Lloramos amargamente nuestras desventuras, oídas las cuales,
nos dijo el pescador muchas palabras de consuelo y especialmente
nos dijo cómo en esta parte estaba la sabia Felicia, cuya
sabiduría bastaba a remediar nuestra desgracia,
dándonos noticia de Alcida y de ti, que en esto venía
a parar nuestro deseo. Y así pasando allí aquella
noche lo mejor que pudimos, luego por la mañana, dejados
allí los marineros que en la nave con nosotros habían
venido, nos partimos solos los tres y por nuestras jornadas
llegamos al templo de Diana, donde la sapientísima Felicia
tiene su morada. Vimos su maravilloso templo, los amenísimos
jardines, el suntuoso palacio, conocimos la sabiduría de la
prudentísima dueña y otras cosas que nos han dado tal
admiración que aun ahora no tenemos aliento para contarlas.

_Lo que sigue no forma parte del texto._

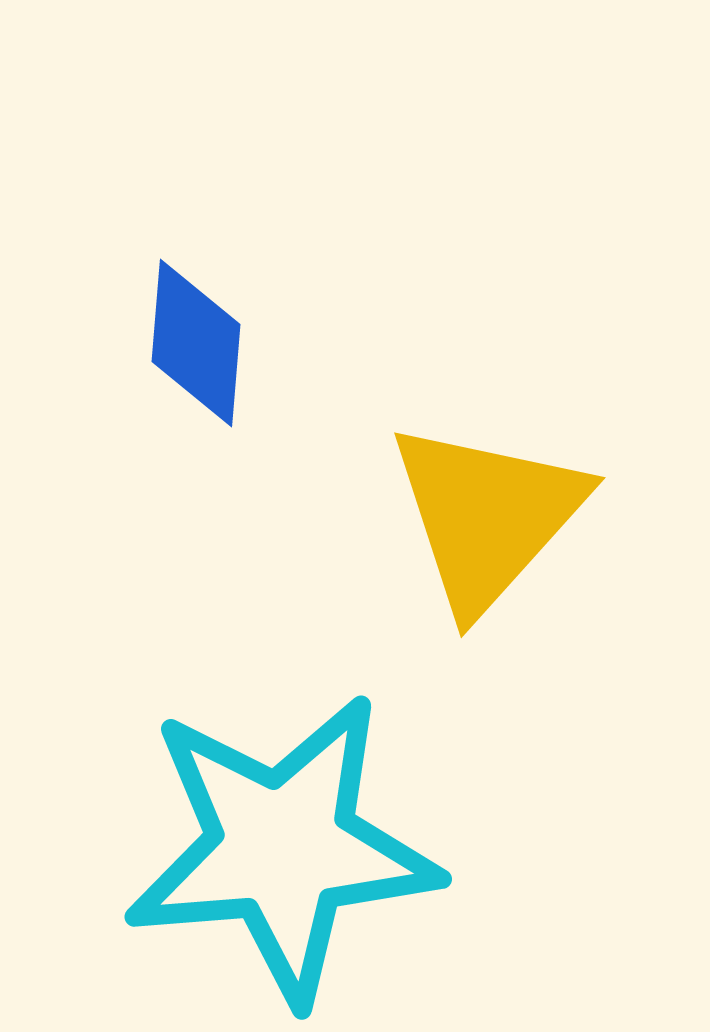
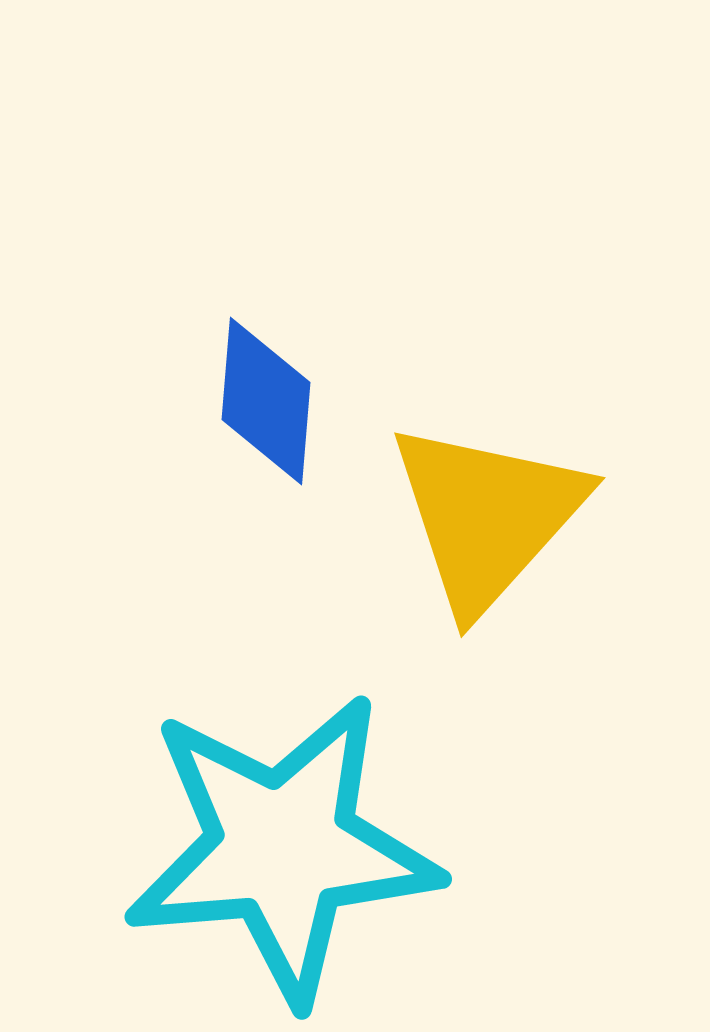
blue diamond: moved 70 px right, 58 px down
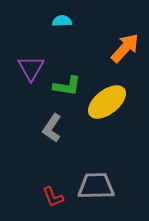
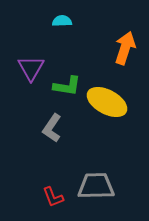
orange arrow: rotated 24 degrees counterclockwise
yellow ellipse: rotated 66 degrees clockwise
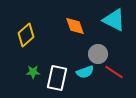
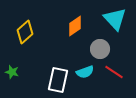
cyan triangle: moved 1 px right, 1 px up; rotated 20 degrees clockwise
orange diamond: rotated 75 degrees clockwise
yellow diamond: moved 1 px left, 3 px up
gray circle: moved 2 px right, 5 px up
green star: moved 21 px left; rotated 16 degrees clockwise
white rectangle: moved 1 px right, 2 px down
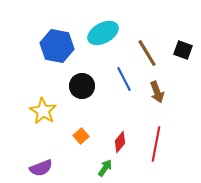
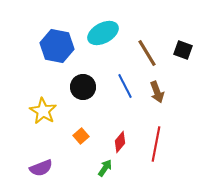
blue line: moved 1 px right, 7 px down
black circle: moved 1 px right, 1 px down
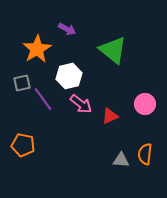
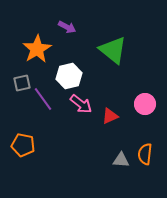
purple arrow: moved 2 px up
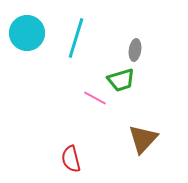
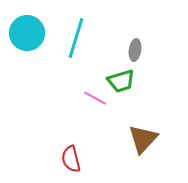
green trapezoid: moved 1 px down
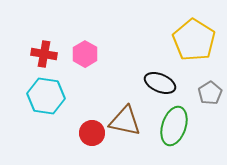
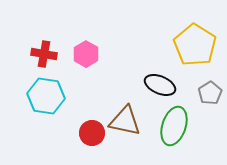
yellow pentagon: moved 1 px right, 5 px down
pink hexagon: moved 1 px right
black ellipse: moved 2 px down
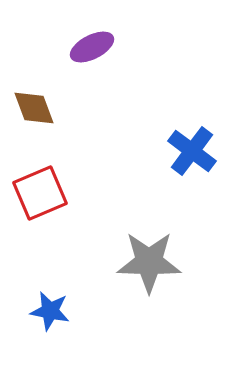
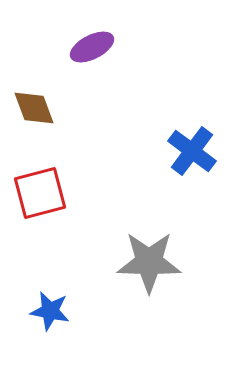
red square: rotated 8 degrees clockwise
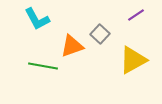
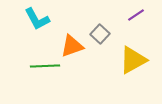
green line: moved 2 px right; rotated 12 degrees counterclockwise
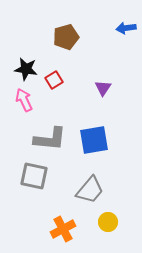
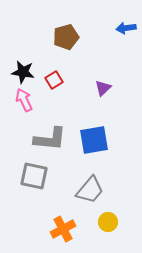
black star: moved 3 px left, 3 px down
purple triangle: rotated 12 degrees clockwise
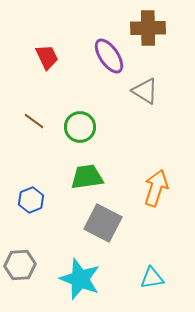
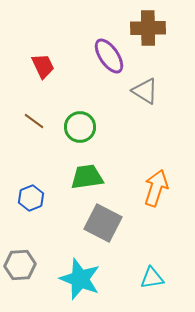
red trapezoid: moved 4 px left, 9 px down
blue hexagon: moved 2 px up
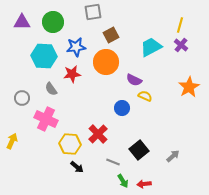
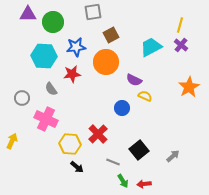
purple triangle: moved 6 px right, 8 px up
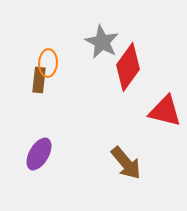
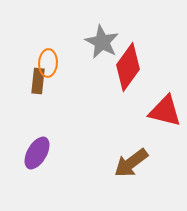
brown rectangle: moved 1 px left, 1 px down
purple ellipse: moved 2 px left, 1 px up
brown arrow: moved 5 px right; rotated 93 degrees clockwise
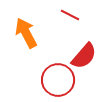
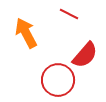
red line: moved 1 px left, 1 px up
red semicircle: moved 1 px right, 1 px up
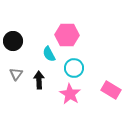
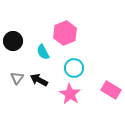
pink hexagon: moved 2 px left, 2 px up; rotated 25 degrees counterclockwise
cyan semicircle: moved 6 px left, 2 px up
gray triangle: moved 1 px right, 4 px down
black arrow: rotated 60 degrees counterclockwise
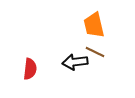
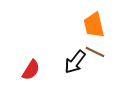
black arrow: rotated 45 degrees counterclockwise
red semicircle: moved 1 px right, 1 px down; rotated 25 degrees clockwise
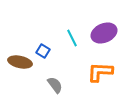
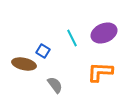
brown ellipse: moved 4 px right, 2 px down
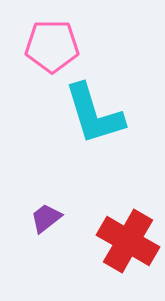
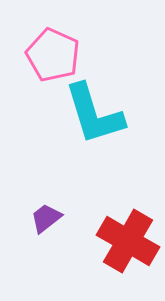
pink pentagon: moved 1 px right, 9 px down; rotated 24 degrees clockwise
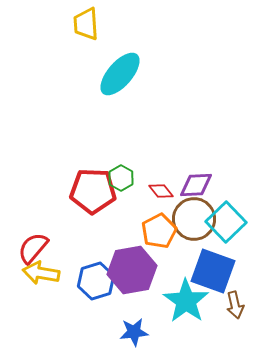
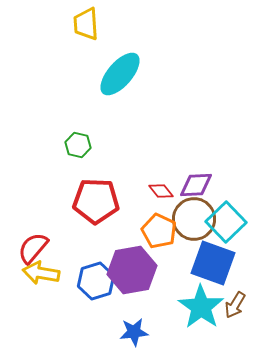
green hexagon: moved 43 px left, 33 px up; rotated 15 degrees counterclockwise
red pentagon: moved 3 px right, 10 px down
orange pentagon: rotated 20 degrees counterclockwise
blue square: moved 8 px up
cyan star: moved 15 px right, 6 px down
brown arrow: rotated 44 degrees clockwise
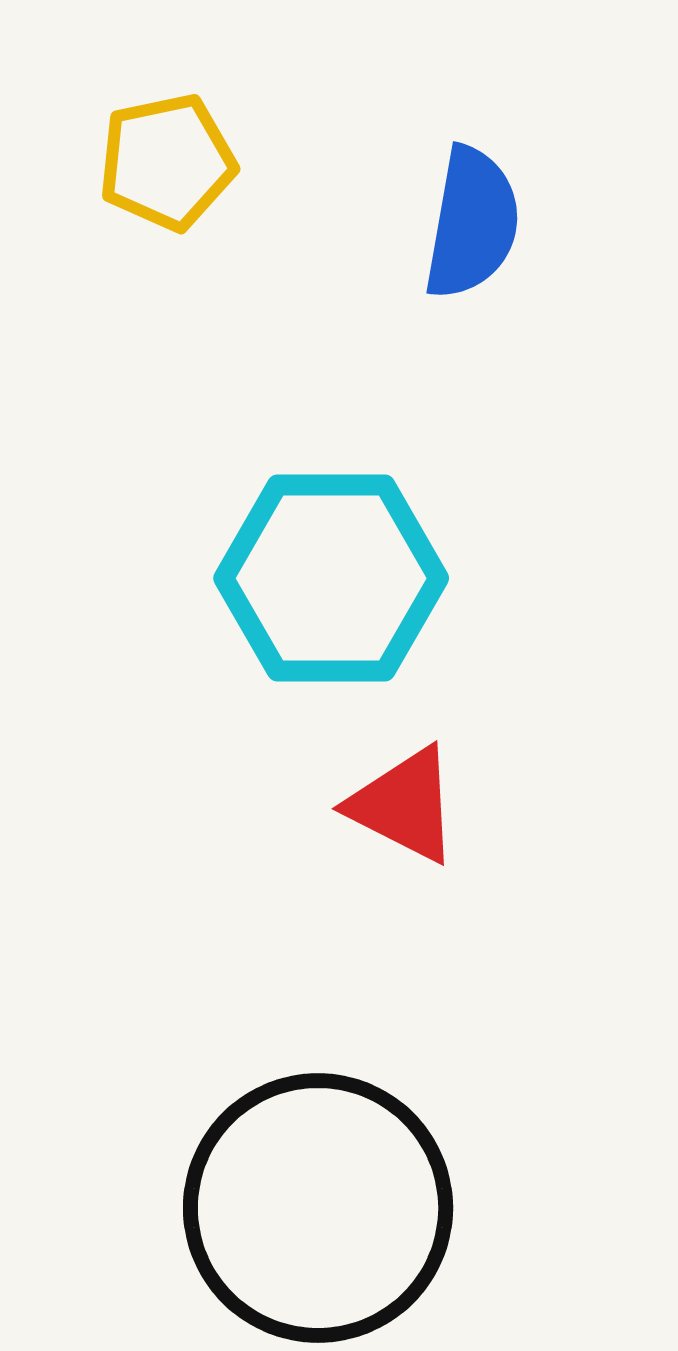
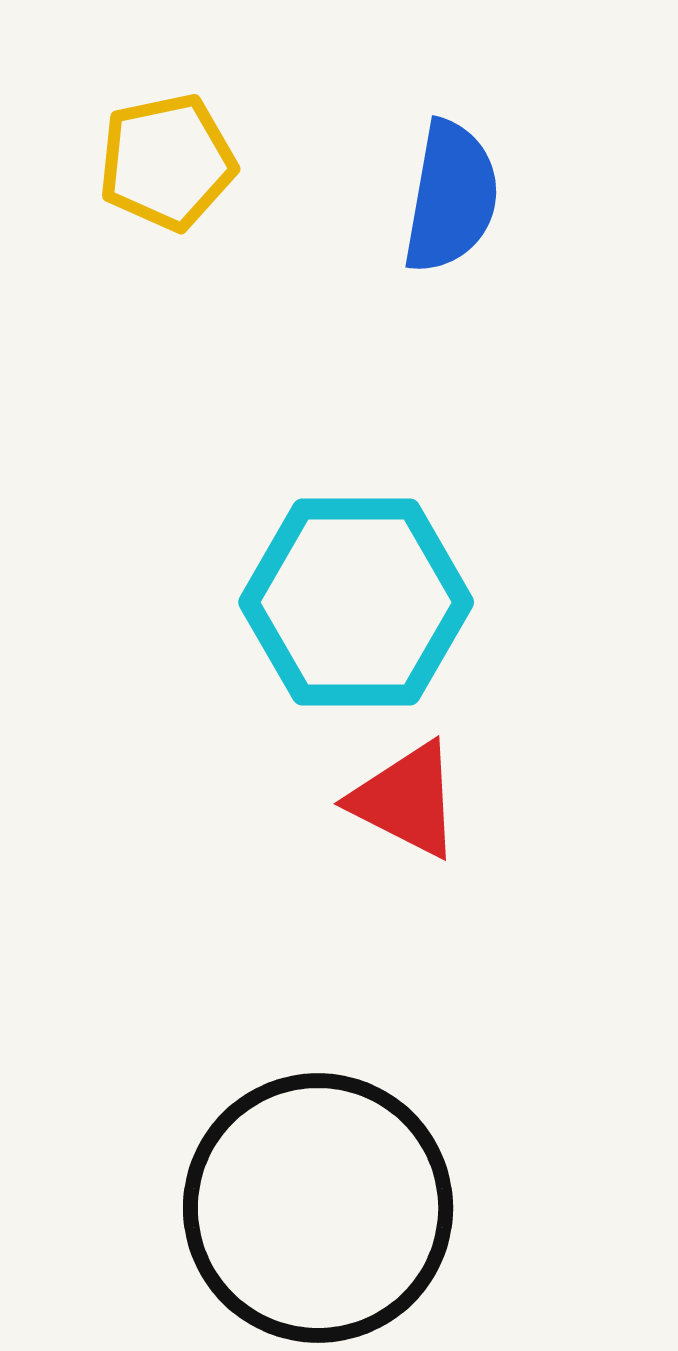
blue semicircle: moved 21 px left, 26 px up
cyan hexagon: moved 25 px right, 24 px down
red triangle: moved 2 px right, 5 px up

Allí vimos las hermosísimas ninfas, que son ejemplo
de castidad; allí muchos caballeros y damas, pastores y
pastoras, y particularmente un pastor nombrado Sireno, al cual
todos tenían en mucha cuenta. A este y a los demás la
sabia había dado diversos remedios en sus amores y
necesidades. Mas a nosotros en la nuestra hasta ahora el que nos ha
dado es hacer quedar a nuestro padre Eugerio en su
compañía, y a nosotros mandarnos venir hacia estas
partes y que no volviésemos hasta hallarnos más
contentos. Y según el gozo que de tu vista recibimos, me
parece que ya habrá ocasión para la vuelta,
mayormente dejando allí nuestro padre solo y desconsolado.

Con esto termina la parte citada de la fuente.